# D90 Settings for Triggering a Studio Flash with a Hot Shoe Adaptor



## Roger3006 (Jul 2, 2012)

Hello Everyone

I have been through this before and I am sure there is a thread on this subject but I cannot find it.

I am trying to fire my Norman P2000D via a hot shoe adaptor with a cable.  The adaptor and cable check out fine.  I used it with another camera and it works.

I sent my camera to KEH and they, by my request, reset everything back to factory defaults.  I have tried everything I can think of to make it fire my flash  and it refuses.

Something else I noticed.  The menu selections for the MD-80 are active.  I do not have a MD-80 installed.  I do not remember these options being active in the past.

I tried an old Nikon SB-28 Speedlight and it did not fire either.  It works on ohter cameras like my F4.

I am shooting in the manual mode.  How do I set the camera to trigger the hot shoe when I shoot the camera (thought about shooting it with a 12 gauge).


I was doing some product photography in another location and it worked fine.  I set up a studio in my home and it is not working.   I am getting just a little frustrated.  I know it is something simple but I cannot remember what it is.  I do know it is time for me to go to bed.

I need help like a dead man needs a coffin.

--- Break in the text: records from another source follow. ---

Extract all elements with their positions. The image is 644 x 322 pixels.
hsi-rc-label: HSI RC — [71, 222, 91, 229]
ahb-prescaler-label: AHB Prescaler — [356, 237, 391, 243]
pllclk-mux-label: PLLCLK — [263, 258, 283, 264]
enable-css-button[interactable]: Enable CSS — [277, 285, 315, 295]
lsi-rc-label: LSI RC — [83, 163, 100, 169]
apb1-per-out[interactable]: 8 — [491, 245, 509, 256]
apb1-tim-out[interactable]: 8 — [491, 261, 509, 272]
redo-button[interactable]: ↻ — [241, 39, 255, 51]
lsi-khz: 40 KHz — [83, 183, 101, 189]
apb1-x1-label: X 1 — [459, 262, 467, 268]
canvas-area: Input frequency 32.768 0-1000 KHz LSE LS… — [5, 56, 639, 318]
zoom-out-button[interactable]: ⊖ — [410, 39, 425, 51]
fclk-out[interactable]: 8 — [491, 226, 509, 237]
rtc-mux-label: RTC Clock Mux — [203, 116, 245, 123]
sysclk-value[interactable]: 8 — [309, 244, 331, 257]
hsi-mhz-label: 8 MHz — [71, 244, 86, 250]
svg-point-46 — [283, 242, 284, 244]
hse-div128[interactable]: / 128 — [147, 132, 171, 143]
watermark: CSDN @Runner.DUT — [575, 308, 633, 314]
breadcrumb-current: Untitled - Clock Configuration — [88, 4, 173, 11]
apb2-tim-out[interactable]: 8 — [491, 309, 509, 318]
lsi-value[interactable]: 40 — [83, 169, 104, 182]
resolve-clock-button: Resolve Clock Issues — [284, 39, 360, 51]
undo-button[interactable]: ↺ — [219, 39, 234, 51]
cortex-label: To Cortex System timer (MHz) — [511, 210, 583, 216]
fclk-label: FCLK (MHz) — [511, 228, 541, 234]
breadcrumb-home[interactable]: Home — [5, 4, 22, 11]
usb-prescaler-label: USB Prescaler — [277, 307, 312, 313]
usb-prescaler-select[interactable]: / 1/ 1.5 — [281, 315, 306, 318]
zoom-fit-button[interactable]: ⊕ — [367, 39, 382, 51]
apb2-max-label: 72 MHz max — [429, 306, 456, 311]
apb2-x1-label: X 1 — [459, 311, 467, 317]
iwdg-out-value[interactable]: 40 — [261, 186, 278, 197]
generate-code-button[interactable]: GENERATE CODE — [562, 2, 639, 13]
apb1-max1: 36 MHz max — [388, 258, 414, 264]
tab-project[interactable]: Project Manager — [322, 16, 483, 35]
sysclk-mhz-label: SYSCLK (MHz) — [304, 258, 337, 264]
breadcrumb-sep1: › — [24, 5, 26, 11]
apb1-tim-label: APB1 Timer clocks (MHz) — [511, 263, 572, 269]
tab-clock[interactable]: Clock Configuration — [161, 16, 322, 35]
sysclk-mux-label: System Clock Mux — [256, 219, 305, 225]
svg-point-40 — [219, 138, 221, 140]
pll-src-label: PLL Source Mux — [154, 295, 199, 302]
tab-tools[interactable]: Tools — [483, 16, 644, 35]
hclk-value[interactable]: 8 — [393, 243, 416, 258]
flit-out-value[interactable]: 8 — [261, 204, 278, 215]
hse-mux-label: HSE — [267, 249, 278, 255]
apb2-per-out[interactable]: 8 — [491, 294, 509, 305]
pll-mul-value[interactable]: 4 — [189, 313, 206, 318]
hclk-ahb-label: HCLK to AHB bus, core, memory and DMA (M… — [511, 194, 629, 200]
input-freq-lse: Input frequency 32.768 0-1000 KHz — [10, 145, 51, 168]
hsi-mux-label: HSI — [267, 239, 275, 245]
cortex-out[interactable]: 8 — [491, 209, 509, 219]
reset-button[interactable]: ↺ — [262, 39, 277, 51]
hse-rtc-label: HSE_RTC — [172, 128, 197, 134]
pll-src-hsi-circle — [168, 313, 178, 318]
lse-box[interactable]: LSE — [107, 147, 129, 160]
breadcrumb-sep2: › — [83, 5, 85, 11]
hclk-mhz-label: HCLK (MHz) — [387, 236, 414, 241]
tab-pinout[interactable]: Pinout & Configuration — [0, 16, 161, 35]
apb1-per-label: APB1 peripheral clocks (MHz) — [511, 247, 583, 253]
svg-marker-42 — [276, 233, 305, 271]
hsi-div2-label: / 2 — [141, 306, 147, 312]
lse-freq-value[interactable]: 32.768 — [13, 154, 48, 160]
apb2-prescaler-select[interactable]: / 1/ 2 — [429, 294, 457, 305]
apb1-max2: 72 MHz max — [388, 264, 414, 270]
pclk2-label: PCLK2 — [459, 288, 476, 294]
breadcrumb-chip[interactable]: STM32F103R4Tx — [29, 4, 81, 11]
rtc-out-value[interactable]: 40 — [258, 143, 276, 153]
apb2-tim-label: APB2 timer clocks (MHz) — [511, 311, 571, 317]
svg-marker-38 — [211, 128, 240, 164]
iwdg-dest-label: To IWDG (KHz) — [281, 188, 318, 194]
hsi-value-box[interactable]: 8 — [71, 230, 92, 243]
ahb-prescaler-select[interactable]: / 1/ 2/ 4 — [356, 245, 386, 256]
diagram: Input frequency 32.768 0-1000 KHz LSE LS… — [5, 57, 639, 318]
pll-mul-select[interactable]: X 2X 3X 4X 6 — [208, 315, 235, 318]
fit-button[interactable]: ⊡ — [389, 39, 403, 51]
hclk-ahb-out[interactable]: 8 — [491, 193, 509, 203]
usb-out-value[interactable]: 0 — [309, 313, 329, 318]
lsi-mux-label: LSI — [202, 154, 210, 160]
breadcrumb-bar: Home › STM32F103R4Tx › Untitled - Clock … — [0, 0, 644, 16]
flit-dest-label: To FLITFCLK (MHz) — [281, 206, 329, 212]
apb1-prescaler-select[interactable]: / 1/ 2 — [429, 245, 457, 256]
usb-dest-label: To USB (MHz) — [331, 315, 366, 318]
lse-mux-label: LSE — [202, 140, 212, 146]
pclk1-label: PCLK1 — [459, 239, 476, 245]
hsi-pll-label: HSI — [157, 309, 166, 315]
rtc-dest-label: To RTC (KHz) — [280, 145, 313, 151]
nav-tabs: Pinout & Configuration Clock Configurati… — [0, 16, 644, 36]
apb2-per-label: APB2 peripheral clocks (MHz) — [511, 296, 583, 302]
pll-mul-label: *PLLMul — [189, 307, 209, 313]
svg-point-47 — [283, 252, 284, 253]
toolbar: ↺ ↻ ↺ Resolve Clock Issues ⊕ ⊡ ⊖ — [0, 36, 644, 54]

Thank you and yall have a great week.


Roger


----------



## Mach0 (Jul 2, 2012)

grits said:
			
		

> Hello Everyone
> 
> I have been through this before and I am sure there is a thread on this subject but I cannot find it.
> 
> ...



By placing a flash in the shoe ( except auto mode ) 
It should fire as long as its compatible.


----------



## Roger3006 (Jul 2, 2012)

Thank you

That is what thought. 

Has anyone else experienced this problem?

Roger


----------



## gsgary (Jul 2, 2012)

Have you blown your cameras flash circuit ? is the voltage on the Norman too high for your camera ? always better to use radio triggers just in case of the voltage


----------



## Roger3006 (Jul 2, 2012)

I do not know.  The internal flash works fine.  The power of the flash should not matter.  All you are doing is closing a circuit.

Thanks,

Grits


----------



## gsgary (Jul 2, 2012)

grits said:


> I do not know.  The internal flash works fine.  The power of the flash should not matter.  All you are doing is closing a circuit.
> 
> Thanks,
> 
> Grits



The trigger voltage matters http://www.photographers.co.uk/html/studio-flash.cfm


----------



## Roger3006 (Jul 2, 2012)

I stand corrected; however, it has worked fine for months.

Thanks for the link,

Roger


----------



## morganza (Jul 3, 2012)

gsgary said:


> grits said:
> 
> 
> > I do not know.  The internal flash works fine.  The power of the flash should not matter.  All you are doing is closing a circuit.
> ...



Oh, thanks for the link!


----------